* [Task requirements]: Only the count is wanted here: how many lines of the entries hold the string "ujędrnianie"?

* [Data for this exercise]:
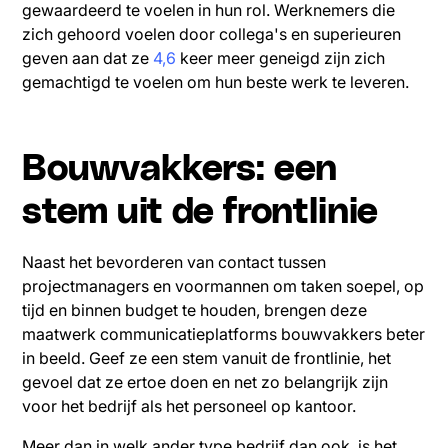
gewaardeerd te voelen in hun rol. Werknemers die
zich gehoord voelen door collega's en superieuren
geven aan dat ze
4,6
keer meer geneigd zijn zich
gemachtigd te voelen om hun beste werk te leveren.
Bouwvakkers: een
stem uit de frontlinie
Naast het bevorderen van contact tussen
projectmanagers en voormannen om taken soepel, op
tijd en binnen budget te houden, brengen deze
maatwerk communicatieplatforms bouwvakkers beter
in beeld. Geef ze een stem vanuit de frontlinie, het
gevoel dat ze ertoe doen en net zo belangrijk zijn
voor het bedrijf als het personeel op kantoor.
Meer dan in welk ander type bedrijf dan ook, is het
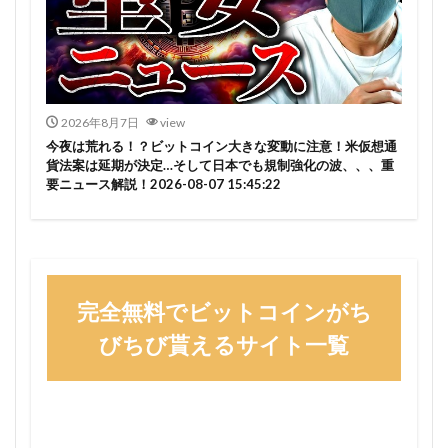
2026年8月7日
view
今夜は荒れる！？ビットコイン大きな変動に注意！米仮想通
貨法案は延期が決定…そして日本でも規制強化の波、、、重
要ニュース解説！2026-08-07 15:45:22
完全無料でビットコインがち
びちび貰えるサイト一覧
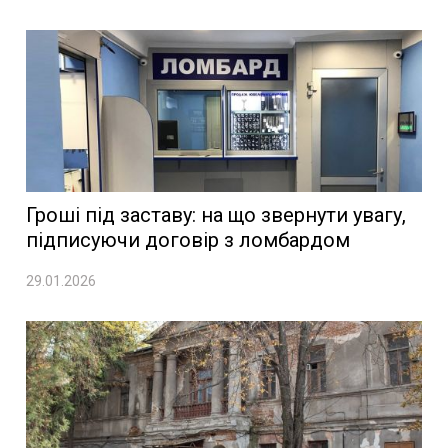
Гроші під заставу: на що звернути увагу,
підписуючи договір з ломбардом
29.01.2026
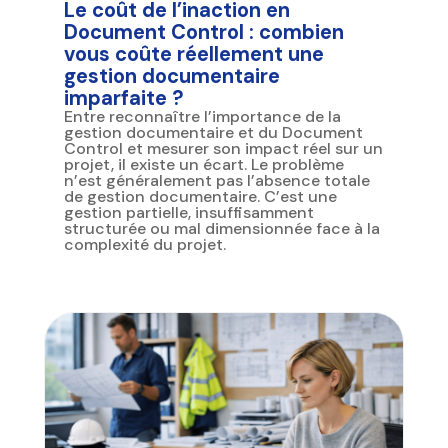
Le coût de l’inaction en
Document Control : combien
vous coûte réellement une
gestion documentaire
imparfaite ?
Entre reconnaître l’importance de la
gestion documentaire et du Document
Control et mesurer son impact réel sur un
projet, il existe un écart. Le problème
n’est généralement pas l’absence totale
de gestion documentaire. C’est une
gestion partielle, insuffisamment
structurée ou mal dimensionnée face à la
complexité du projet.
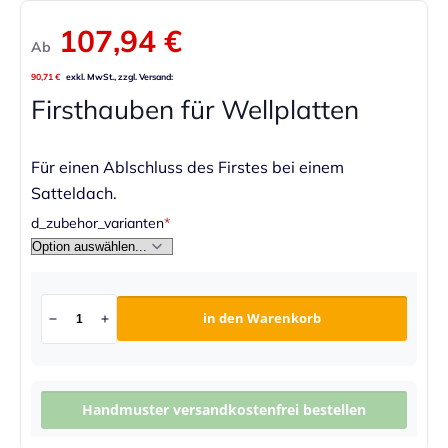
107,94 €
Ab
90,71 €
Firsthauben für Wellplatten
Für einen Ablschluss des Firstes bei einem
Satteldach.
d_zubehor_varianten
in den Warenkorb
Handmuster versandkostenfrei bestellen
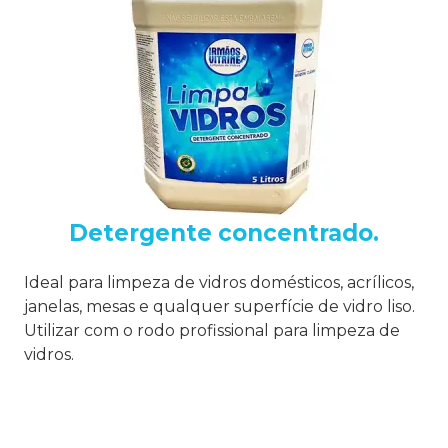
Detergente concentrado.
Ideal para limpeza de vidros domésticos, acrílicos,
janelas, mesas e qualquer superfície de vidro liso.
Utilizar com o rodo profissional para limpeza de
vidros.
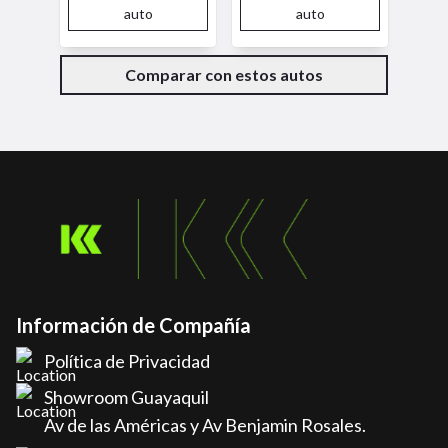
auto
auto
Comparar con estos autos
Información de Compañía
Política de Privacidad
Showroom Guayaquil
Av de las Américas y Av Benjamin Rosales.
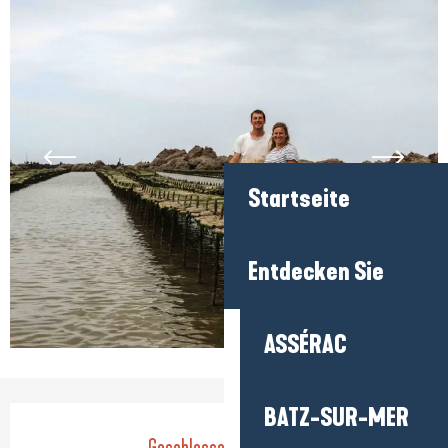
Startseite
Entdecken Sie
ASSÉRAC
BATZ-SUR-MER
Öffnungszeiten & Kontaktdaten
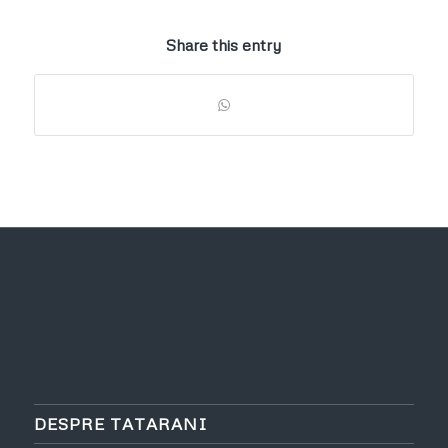
Share this entry
DESPRE TATARANI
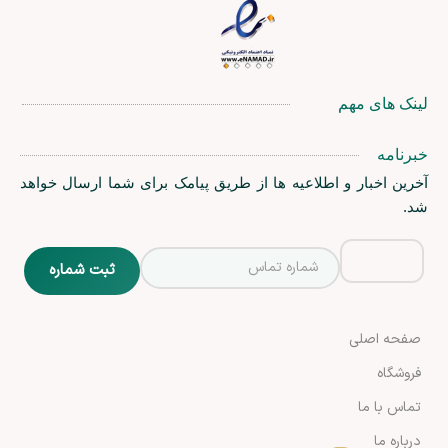
لینک های مهم
خبرنامه
آخرین اخبار و اطلاعیه ها از طریق پیامک برای شما ارسال خواهد
شد.
صفحه اصلی
فروشگاه
تماس با ما
درباره ما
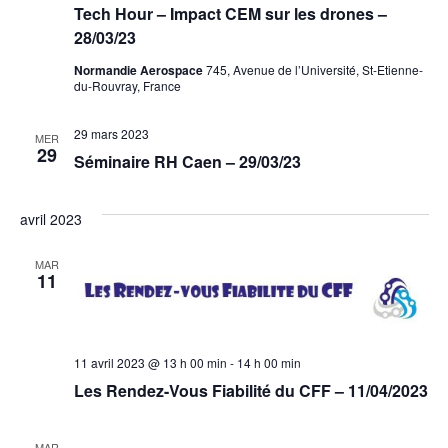
Tech Hour – Impact CEM sur les drones –
28/03/23
Normandie Aerospace
745, Avenue de l’Université, St-Etienne-
du-Rouvray, France
29 mars 2023
MER
29
Séminaire RH Caen – 29/03/23
avril 2023
MAR
11
11 avril 2023 @ 13 h 00 min
-
14 h 00 min
Les Rendez-Vous Fiabilité du CFF – 11/04/2023
MAR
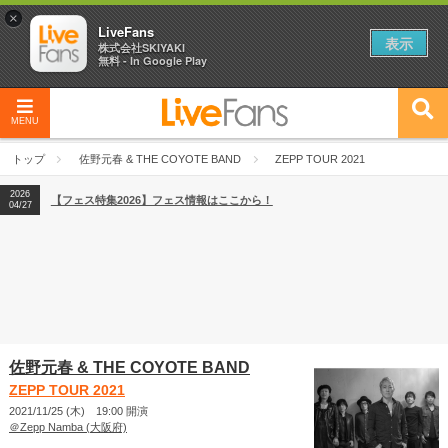
×
LiveFans
表示
株式会社SKIYAKI
無料 - In Google Play
MENU
2026
【フェス特集2026】フェス情報はここから！
04/27
トップ
佐野元春 & THE COYOTE BAND
ZEPP TOUR 2021
2026
【ライブ動員ランキング】2026年上半期編発表！
07/28
2026
【フェス特集2026】フェス情報はここから！
04/27
2026
【ライブ動員ランキング】2026年上半期編発表！
07/28
佐野元春 & THE COYOTE BAND
ZEPP TOUR 2021
2021/11/25 (木) 19:00 開演
＠Zepp Namba (大阪府)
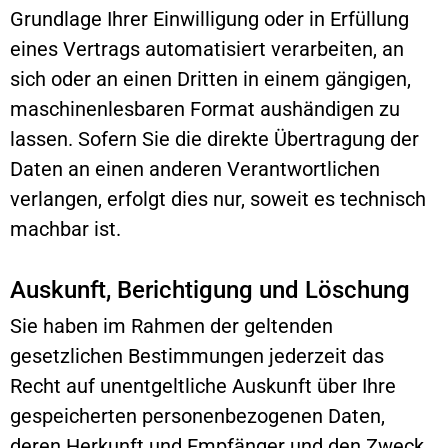
Grundlage Ihrer Einwilligung oder in Erfüllung
eines Vertrags automatisiert verarbeiten, an
sich oder an einen Dritten in einem gängigen,
maschinenlesbaren Format aushändigen zu
lassen. Sofern Sie die direkte Übertragung der
Daten an einen anderen Verantwortlichen
verlangen, erfolgt dies nur, soweit es technisch
machbar ist.
Auskunft, Berichtigung und Löschung
Sie haben im Rahmen der geltenden
gesetzlichen Bestimmungen jederzeit das
Recht auf unentgeltliche Auskunft über Ihre
gespeicherten personenbezogenen Daten,
deren Herkunft und Empfänger und den Zweck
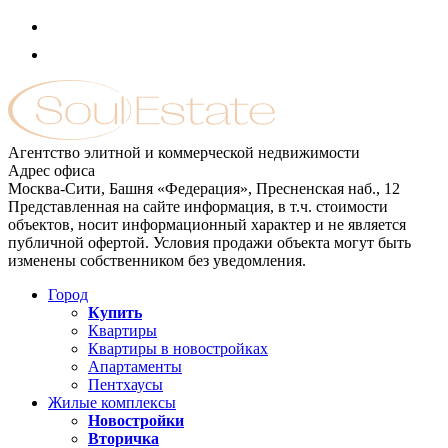
Агентство элитной и коммерческой недвижимости
Адрес офиса
Москва-Сити, Башня «Федерация», Пресненская наб., 12
Представленная на сайте информация, в т.ч. стоимости
объектов, носит информационный характер и не является
публичной офертой. Условия продажи объекта могут быть
изменены собственником без уведомления.
Город
Купить
Квартиры
Квартиры в новостройках
Апартаменты
Пентхаусы
Жилые комплексы
Новостройки
Вторичка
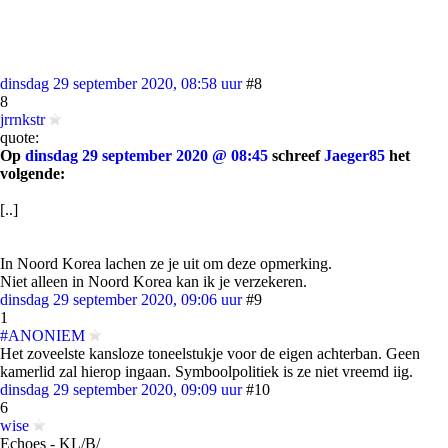
dinsdag 29 september 2020, 08:58 uur
#8
8
jrrnkstr
quote:
Op
dinsdag 29 september 2020 @ 08:45
schreef
Jaeger85
het
volgende:
[..]
In Noord Korea lachen ze je uit om deze opmerking.
Niet alleen in Noord Korea kan ik je verzekeren.
dinsdag 29 september 2020, 09:06 uur
#9
1
#ANONIEM
Het zoveelste kansloze toneelstukje voor de eigen achterban. Geen
kamerlid zal hierop ingaan. Symboolpolitiek is ze niet vreemd iig.
dinsdag 29 september 2020, 09:09 uur
#10
6
wise
Echoes - KL/B/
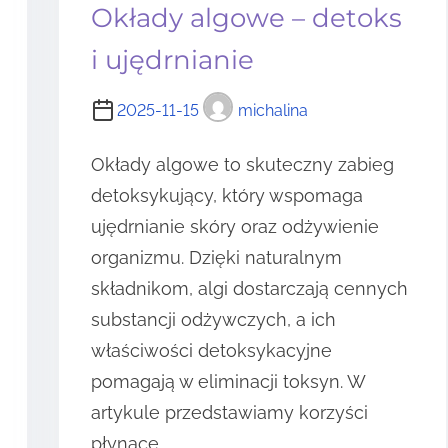
Okłady algowe – detoks
i ujędrnianie
2025-11-15
michalina
Okłady algowe to skuteczny zabieg
detoksykujący, który wspomaga
ujędrnianie skóry oraz odżywienie
organizmu. Dzięki naturalnym
składnikom, algi dostarczają cennych
substancji odżywczych, a ich
właściwości detoksykacyjne
pomagają w eliminacji toksyn. W
artykule przedstawiamy korzyści
płynące…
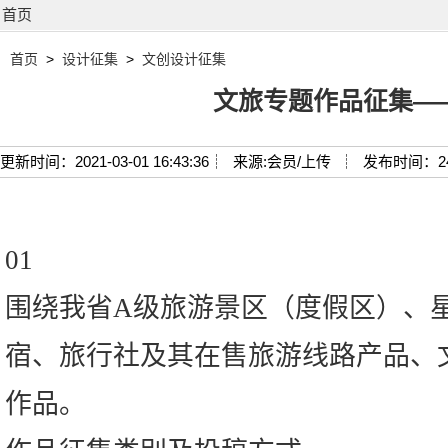
首页
首页
>
设计征集
>
文创设计征集
文旅专题作品征集—
更新时间：2021-03-01 16:43:36┊
来源:会员/上传 ┊
发布时间：2
01
围绕我省A级旅游景区（度假区）、
宿、旅行社及其在售旅游线路产品、
作品。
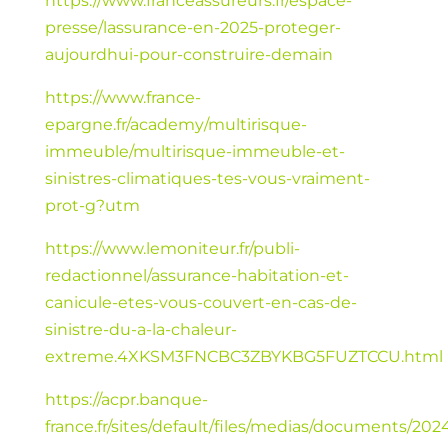
https://www.franceassureurs.fr/espace-
presse/lassurance-en-2025-proteger-
aujourdhui-pour-construire-demain
https://www.france-
epargne.fr/academy/multirisque-
immeuble/multirisque-immeuble-et-
sinistres-climatiques-tes-vous-vraiment-
prot-g?utm
https://www.lemoniteur.fr/publi-
redactionnel/assurance-habitation-et-
canicule-etes-vous-couvert-en-cas-de-
sinistre-du-a-la-chaleur-
extreme.4XKSM3FNCBC3ZBYKBG5FUZTCCU.html
https://acpr.banque-
france.fr/sites/default/files/medias/documents/202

* [Task answer]: 2